> [Your task]
For every line in the entries that contains "view", show the whole line.

↓

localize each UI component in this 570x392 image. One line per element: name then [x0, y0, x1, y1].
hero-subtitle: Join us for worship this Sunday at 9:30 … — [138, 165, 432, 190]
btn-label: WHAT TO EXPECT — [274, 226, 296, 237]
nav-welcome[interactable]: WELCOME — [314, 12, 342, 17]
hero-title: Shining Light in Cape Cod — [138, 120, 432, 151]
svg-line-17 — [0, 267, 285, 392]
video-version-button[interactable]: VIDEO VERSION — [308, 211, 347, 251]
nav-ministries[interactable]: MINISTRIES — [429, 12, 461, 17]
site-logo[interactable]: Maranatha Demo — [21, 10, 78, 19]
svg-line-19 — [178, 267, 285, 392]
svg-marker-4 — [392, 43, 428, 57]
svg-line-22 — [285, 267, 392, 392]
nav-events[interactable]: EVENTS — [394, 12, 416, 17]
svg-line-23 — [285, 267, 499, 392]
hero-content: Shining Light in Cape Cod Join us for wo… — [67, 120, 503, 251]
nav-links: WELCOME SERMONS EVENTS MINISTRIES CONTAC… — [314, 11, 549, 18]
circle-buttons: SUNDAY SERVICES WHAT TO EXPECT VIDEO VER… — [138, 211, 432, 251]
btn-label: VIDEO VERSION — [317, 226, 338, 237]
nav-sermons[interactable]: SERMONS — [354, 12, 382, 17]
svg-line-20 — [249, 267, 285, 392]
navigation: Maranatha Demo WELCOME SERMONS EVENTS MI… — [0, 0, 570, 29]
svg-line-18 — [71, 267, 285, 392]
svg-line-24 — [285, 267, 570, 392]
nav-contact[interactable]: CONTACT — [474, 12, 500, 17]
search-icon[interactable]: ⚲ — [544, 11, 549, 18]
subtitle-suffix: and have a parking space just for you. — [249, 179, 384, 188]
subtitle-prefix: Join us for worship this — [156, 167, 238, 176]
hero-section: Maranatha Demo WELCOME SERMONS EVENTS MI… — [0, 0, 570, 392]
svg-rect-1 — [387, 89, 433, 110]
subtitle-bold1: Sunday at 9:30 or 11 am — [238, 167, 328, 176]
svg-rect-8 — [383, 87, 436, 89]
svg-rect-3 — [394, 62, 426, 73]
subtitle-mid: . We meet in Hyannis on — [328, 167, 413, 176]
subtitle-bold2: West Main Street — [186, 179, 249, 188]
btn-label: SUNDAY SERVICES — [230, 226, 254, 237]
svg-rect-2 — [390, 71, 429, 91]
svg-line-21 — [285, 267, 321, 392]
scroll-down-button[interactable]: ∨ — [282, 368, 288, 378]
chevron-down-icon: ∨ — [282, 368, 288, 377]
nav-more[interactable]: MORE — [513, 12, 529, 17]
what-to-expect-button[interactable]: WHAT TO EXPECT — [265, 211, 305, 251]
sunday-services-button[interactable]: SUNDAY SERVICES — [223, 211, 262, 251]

↑
↓

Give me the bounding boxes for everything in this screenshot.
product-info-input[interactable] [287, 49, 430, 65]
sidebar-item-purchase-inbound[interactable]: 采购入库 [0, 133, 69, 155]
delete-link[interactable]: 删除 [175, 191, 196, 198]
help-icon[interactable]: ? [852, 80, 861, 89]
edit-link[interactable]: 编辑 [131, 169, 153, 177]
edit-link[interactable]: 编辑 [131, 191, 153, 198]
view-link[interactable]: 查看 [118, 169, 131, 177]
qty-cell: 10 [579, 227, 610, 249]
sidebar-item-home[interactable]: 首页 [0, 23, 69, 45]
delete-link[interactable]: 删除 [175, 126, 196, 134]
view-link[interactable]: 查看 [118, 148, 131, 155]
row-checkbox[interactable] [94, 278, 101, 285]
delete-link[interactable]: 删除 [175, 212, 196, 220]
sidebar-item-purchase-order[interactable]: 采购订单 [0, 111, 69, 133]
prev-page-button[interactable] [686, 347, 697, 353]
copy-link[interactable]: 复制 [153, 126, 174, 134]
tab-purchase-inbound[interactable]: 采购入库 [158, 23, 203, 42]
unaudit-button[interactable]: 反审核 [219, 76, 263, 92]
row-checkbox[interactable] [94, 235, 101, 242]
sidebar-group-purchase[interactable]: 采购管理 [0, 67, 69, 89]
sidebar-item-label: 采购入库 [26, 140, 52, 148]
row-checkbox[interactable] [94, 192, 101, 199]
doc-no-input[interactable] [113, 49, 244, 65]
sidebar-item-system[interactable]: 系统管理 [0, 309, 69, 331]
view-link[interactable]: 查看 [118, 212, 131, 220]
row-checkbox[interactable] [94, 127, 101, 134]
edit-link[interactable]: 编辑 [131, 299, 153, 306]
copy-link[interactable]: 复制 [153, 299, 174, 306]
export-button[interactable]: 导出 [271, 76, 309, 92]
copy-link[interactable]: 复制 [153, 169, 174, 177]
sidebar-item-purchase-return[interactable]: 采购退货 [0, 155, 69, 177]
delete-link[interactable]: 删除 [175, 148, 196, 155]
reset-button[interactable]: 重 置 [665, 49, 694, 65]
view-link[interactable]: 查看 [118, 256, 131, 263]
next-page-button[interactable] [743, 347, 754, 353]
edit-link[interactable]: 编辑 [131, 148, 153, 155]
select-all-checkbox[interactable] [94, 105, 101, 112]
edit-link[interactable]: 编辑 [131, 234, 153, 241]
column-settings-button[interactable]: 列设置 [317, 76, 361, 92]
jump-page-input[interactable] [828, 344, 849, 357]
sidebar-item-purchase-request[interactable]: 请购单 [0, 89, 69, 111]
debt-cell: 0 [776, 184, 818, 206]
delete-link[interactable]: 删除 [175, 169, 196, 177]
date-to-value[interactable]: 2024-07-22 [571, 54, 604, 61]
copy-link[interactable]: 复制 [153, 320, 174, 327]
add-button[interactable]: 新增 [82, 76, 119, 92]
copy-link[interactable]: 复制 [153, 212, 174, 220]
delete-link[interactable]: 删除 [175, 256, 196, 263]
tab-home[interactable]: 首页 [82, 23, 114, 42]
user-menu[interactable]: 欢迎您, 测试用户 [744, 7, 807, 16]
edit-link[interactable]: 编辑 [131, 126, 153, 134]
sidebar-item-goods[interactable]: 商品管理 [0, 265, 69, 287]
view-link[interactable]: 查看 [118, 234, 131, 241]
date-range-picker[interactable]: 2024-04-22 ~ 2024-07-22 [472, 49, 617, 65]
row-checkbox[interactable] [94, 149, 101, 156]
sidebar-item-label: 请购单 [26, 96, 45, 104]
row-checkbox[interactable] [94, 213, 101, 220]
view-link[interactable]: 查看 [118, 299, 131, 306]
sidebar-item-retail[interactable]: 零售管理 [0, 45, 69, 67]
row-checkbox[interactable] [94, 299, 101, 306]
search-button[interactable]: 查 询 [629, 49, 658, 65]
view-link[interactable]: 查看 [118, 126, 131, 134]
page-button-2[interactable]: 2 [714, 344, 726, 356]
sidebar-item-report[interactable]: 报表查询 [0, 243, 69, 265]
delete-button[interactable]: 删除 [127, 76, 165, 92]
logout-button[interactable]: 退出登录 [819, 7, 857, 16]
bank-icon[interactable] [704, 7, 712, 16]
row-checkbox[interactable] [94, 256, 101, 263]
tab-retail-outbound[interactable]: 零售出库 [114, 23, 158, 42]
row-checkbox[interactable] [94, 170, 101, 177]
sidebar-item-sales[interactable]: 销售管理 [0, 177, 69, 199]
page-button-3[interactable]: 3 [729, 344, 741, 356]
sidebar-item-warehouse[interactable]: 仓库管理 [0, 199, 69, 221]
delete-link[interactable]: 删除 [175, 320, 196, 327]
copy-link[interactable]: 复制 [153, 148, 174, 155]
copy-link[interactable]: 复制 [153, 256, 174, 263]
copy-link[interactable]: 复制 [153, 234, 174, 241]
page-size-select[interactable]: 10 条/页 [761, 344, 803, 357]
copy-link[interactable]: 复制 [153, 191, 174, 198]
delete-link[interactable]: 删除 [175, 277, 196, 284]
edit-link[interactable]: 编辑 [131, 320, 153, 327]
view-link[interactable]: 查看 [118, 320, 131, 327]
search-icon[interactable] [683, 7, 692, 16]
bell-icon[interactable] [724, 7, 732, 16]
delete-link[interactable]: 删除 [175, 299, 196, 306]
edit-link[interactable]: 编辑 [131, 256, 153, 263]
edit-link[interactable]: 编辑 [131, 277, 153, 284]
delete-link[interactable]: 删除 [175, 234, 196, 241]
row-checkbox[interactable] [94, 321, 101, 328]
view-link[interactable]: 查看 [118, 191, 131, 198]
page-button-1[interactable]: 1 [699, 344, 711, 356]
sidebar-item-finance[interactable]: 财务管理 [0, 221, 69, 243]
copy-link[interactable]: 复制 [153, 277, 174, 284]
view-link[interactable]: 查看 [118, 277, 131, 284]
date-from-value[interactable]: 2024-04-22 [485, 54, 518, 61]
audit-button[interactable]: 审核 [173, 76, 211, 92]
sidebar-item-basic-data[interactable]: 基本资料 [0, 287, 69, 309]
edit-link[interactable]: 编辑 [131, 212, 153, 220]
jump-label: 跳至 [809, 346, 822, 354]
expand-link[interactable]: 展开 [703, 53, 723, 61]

↑
↓

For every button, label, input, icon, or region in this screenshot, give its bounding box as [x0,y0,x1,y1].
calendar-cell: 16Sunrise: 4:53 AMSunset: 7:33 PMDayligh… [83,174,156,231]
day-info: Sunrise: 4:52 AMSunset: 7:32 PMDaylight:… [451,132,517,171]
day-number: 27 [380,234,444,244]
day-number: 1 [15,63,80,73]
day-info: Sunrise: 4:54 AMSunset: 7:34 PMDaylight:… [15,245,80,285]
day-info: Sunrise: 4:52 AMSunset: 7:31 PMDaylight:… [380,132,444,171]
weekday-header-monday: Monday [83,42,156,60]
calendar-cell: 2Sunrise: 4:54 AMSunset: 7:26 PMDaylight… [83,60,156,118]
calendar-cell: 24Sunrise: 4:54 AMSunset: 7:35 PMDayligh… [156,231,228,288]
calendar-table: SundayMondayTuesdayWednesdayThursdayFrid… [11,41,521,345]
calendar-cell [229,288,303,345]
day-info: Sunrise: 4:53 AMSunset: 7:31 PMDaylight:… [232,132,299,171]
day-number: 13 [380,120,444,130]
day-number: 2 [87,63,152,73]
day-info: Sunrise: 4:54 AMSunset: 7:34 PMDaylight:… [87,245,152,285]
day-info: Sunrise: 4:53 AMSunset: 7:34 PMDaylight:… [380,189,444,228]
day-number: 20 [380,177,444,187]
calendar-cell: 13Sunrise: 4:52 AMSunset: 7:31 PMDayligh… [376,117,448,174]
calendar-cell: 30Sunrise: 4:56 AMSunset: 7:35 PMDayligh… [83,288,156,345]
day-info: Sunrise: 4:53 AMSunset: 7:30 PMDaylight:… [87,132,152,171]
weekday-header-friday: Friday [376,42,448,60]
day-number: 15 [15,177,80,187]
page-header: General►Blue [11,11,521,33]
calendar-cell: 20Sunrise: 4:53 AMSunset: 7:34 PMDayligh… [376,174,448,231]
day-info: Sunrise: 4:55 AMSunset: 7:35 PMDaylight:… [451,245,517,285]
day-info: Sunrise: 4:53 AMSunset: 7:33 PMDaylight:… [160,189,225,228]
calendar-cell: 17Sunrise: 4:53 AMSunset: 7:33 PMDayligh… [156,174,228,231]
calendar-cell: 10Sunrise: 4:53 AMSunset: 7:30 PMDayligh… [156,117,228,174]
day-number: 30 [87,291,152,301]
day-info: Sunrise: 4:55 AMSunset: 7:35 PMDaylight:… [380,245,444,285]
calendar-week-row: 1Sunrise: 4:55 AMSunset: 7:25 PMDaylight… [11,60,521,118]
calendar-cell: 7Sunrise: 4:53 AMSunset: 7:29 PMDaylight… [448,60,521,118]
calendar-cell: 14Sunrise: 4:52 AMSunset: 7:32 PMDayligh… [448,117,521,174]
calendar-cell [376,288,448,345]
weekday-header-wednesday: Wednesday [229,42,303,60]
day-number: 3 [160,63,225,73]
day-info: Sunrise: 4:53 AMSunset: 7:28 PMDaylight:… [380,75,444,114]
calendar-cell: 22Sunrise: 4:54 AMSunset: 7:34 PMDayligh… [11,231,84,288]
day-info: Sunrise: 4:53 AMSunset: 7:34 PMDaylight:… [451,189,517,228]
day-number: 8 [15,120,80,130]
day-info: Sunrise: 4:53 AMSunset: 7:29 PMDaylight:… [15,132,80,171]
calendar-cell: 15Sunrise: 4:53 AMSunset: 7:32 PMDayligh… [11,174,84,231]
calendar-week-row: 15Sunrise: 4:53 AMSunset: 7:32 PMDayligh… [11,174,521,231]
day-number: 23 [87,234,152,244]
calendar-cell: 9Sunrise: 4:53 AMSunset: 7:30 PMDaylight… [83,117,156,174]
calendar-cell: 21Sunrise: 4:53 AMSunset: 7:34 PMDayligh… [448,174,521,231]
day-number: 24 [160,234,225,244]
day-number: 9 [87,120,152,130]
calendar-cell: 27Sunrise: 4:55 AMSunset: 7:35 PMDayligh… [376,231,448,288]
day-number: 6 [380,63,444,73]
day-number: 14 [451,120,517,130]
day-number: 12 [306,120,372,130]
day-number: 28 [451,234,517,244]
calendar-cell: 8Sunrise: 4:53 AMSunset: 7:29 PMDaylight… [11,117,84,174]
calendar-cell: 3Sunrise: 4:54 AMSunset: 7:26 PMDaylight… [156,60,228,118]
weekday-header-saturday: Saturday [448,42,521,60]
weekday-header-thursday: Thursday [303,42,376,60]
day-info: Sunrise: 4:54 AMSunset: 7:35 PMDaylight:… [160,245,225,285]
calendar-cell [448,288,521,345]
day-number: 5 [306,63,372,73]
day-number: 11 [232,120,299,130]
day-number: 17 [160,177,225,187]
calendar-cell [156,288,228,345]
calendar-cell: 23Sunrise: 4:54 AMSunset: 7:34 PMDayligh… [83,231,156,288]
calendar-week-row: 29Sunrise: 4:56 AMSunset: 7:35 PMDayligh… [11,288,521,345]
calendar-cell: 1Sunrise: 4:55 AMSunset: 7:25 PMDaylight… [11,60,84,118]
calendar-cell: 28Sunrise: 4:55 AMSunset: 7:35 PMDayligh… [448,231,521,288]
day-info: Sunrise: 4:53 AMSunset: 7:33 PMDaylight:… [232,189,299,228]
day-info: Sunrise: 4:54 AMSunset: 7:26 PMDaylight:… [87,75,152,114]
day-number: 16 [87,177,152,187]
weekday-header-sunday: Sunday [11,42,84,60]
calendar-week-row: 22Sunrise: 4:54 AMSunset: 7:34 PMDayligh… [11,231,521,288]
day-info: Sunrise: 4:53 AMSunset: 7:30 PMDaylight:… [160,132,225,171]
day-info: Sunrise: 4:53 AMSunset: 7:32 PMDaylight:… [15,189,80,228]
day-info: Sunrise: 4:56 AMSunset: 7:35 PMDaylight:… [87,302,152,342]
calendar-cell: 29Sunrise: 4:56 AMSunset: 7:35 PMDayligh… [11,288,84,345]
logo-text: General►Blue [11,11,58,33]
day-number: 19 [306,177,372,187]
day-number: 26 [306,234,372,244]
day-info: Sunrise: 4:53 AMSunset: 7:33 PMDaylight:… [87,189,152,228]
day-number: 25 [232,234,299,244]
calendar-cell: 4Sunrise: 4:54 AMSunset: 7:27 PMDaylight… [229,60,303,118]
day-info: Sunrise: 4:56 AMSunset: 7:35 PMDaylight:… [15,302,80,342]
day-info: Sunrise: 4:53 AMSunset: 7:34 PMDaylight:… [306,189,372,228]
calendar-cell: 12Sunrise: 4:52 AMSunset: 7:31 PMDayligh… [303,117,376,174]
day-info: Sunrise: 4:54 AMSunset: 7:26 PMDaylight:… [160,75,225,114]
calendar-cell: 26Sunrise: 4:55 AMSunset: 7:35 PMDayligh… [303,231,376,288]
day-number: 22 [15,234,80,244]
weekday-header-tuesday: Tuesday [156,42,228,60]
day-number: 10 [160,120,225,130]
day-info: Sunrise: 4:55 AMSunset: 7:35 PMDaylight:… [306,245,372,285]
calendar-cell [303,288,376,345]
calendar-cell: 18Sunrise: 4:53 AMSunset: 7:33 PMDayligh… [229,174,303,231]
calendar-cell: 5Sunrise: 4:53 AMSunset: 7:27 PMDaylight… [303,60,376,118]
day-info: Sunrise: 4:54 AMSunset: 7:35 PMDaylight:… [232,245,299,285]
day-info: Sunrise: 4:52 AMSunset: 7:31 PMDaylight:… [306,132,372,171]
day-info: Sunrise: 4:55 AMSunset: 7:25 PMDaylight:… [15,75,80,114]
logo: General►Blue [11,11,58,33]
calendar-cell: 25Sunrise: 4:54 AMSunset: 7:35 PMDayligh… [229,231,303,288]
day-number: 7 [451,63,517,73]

↑

> [Your solution]
view-link[interactable]: 查看 [118, 169, 131, 177]
view-link[interactable]: 查看 [118, 148, 131, 155]
view-link[interactable]: 查看 [118, 212, 131, 220]
view-link[interactable]: 查看 [118, 256, 131, 263]
view-link[interactable]: 查看 [118, 234, 131, 241]
view-link[interactable]: 查看 [118, 299, 131, 306]
view-link[interactable]: 查看 [118, 126, 131, 134]
view-link[interactable]: 查看 [118, 320, 131, 327]
view-link[interactable]: 查看 [118, 191, 131, 198]
view-link[interactable]: 查看 [118, 277, 131, 284]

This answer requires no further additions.